▸ What the task asks
Look through the records below and copy each line that includes the word "Montessori".

▸ Extracted records
-*-*-
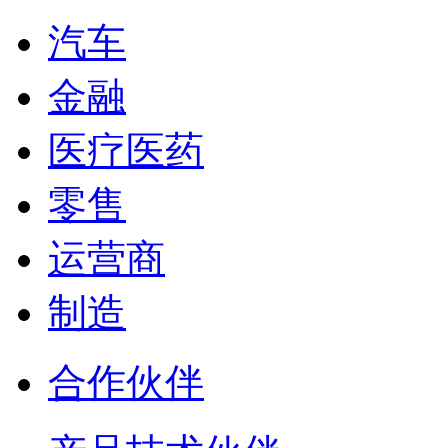
汽车
金融
医疗医药
零售
运营商
制造
合作伙伴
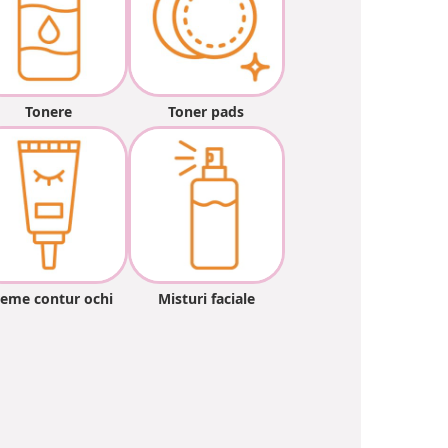
Tonere
Toner pads
eme contur ochi
Misturi faciale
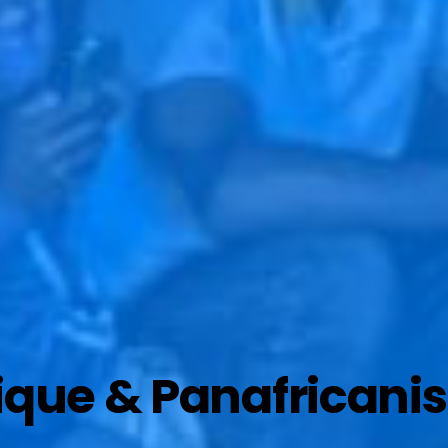
ique & Panafrican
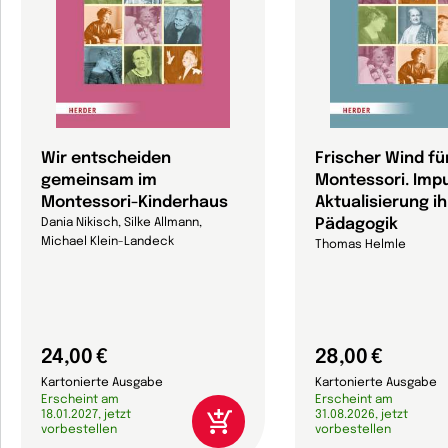
Wir entscheiden
Frischer Wind fü
gemeinsam im
Montessori. Impu
Montessori-Kinderhaus
Aktualisierung ih
Pädagogik
Dania Nikisch, Silke Allmann,
Michael Klein-Landeck
Thomas Helmle
24,00 €
28,00 €
Kartonierte Ausgabe
Kartonierte Ausgabe
Erscheint am
Erscheint am
18.01.2027, jetzt
31.08.2026, jetzt
vorbestellen
vorbestellen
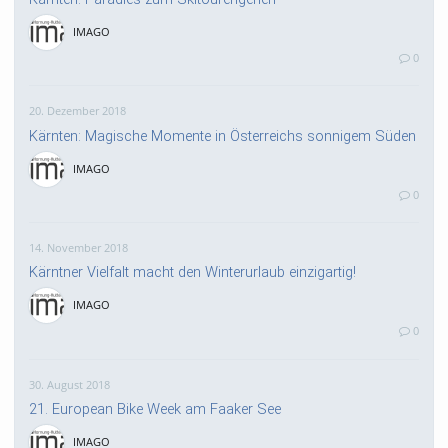
IMAGO
0
20. Dezember 2018
Kärnten: Magische Momente in Österreichs sonnigem Süden
IMAGO
0
14. November 2018
Kärntner Vielfalt macht den Winterurlaub einzigartig!
IMAGO
0
30. August 2018
21. European Bike Week am Faaker See
IMAGO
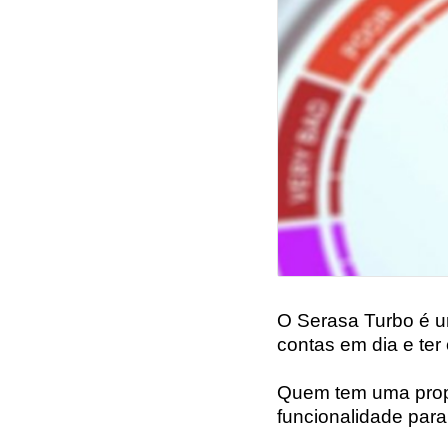
O Serasa Turbo é u
contas em dia e ter
Quem tem uma prop
funcionalidade par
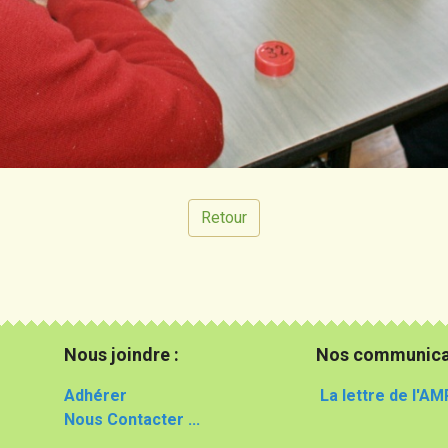
Retour
Nous joindre :
Nos communica
Adhérer
La lettre de l'AM
Nous Contacter ...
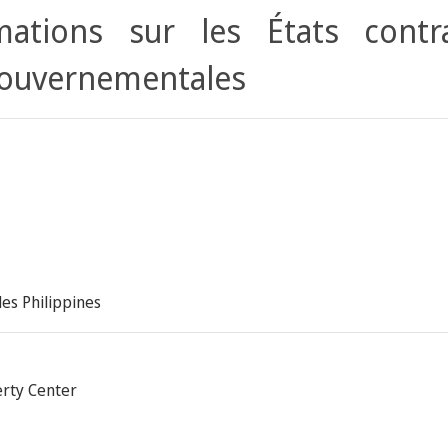
ations sur les États contr
gouvernementales
des Philippines
perty Center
-*-*-
▸ Exercise response
Montessori. Impu
Montessori-Kinderhaus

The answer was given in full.